It has taken a few days for this result to sink in. In means a lot more than the newly-inflated prize check, though that is certainly nice. While I will have managed to qualify for and play in every Pro Tour this year, the struggle was real. Now, almost overnight, I’m qualified with flights for Sydney, Honolulu, Dublin, Nashville, and Kyoto. Those aren’t cheap destinations and I’m especially excited to have the opportunity to go back to Japan. Achieving my post-Madrid goals on the first attempt is a tremendous weight off my shoulders. I can finally relax a little, and re-focus on making a run for Platinum.
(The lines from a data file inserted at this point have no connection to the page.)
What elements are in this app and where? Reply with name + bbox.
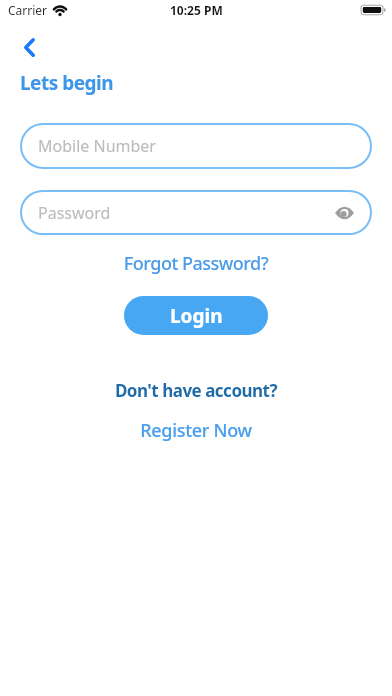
button[interactable] [16, 31, 42, 63]
staticText: Don't have account? [0, 379, 392, 402]
staticText: Carrier [8, 2, 48, 18]
button[interactable] [334, 203, 354, 223]
staticText: Password [38, 202, 111, 224]
button[interactable]: Password [20, 190, 372, 235]
button[interactable]: Register Now [0, 418, 392, 443]
staticText: Mobile Number [38, 135, 156, 157]
staticText: 10:25 PM [170, 2, 223, 18]
staticText: Login [170, 303, 223, 329]
button[interactable]: Login [124, 296, 268, 335]
button[interactable]: Mobile Number [20, 123, 372, 169]
staticText: Lets begin [20, 70, 114, 96]
button[interactable]: Forgot Password? [0, 251, 392, 276]
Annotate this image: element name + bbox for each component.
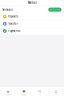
staticText: Home <box>6 94 10 96</box>
staticText: Me <box>55 94 57 96</box>
button[interactable]: Payments <box>0 28 64 35</box>
staticText: Get Started <box>50 9 60 11</box>
button[interactable]: Chats <box>16 88 32 99</box>
staticText: Transfer <box>8 22 18 26</box>
button[interactable]: Transfer <box>0 20 64 28</box>
staticText: Chats <box>22 94 26 96</box>
button[interactable]: Home <box>0 88 16 99</box>
button[interactable]: Me <box>48 88 64 99</box>
button[interactable]: Get Started <box>48 8 62 12</box>
staticText: Wallet <box>28 1 36 4</box>
staticText: Services <box>2 8 12 11</box>
staticText: Find <box>38 94 42 96</box>
staticText: Payments <box>8 29 20 33</box>
button[interactable]: Find <box>32 88 48 99</box>
button[interactable]: Rewards <box>0 13 64 20</box>
staticText: Rewards <box>8 15 18 18</box>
I’ve had a lot of messages asking me for updates to my GW Tokens list or explanations for certain card choices. For reference, here’s what I registered at the Grand Prix:
Jon Stern’s G/W Tokens
Those paying close attention will notice that the main difference between this list and what Steve Rubin used to take home the trophy in Madrid is the inclusion of four Lambholt Pacifists main deck, eschewing Oath of Nissa. This was a change I pushed for prior to the Pro Tour, but ultimately couldn’t convince the rest of the team on. To be fair, we arrived on the deck fairly late and were operating with a very small amount of test data. At the time, my opinion was that the deck performed at its best when it was able to establish a board presence before it started casting planeswalkers, and the earlier it could do this, the better. Cutting Oath of Nissa is a real cost that I’m not sure is correct, but, expecting 40-45% of the Pro Tour field to be on Humans or Bant Company, I felt that Lambholt Pacifist was more likely right than wrong, and played the full set at the PT as well.
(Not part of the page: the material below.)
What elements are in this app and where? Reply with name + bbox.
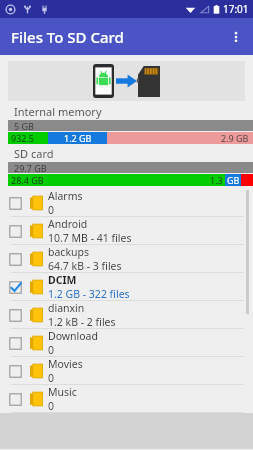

After playing more with the deck, the main thing I realized is that, without Oath, you definitely need the twenty sixth land. GW Tokens isn’t a traditional aggro deck with cheap threats that can afford to miss a land drop. It relies on deploying increasingly powerful threats that are hard to deal with. Losing Oath of Nissa also means you can’t play some powerful silver bullet enchantments like Evolutionary Leap and Stasis Snare because of their vulnerability to Dromoka’s Command. Those were moved to the sideboard since you still want them for other matchups where having a single enchantment isn’t a liability.
I was reasonably happy with the main deck at the Grand Prix. The Pacifists were good, but it’s hard to say if cutting the Oaths are an acceptable cost. Going forward, the card that’s actually on my chopping block is Thraben Inspector. While it remains a good road block against aggressive Human decks, the body is too small to be relevant against midrange or control where you want your threats to matter. I may just play Oaths instead, or try out something else like Tireless Tracker, a card that I think has a lot of potential.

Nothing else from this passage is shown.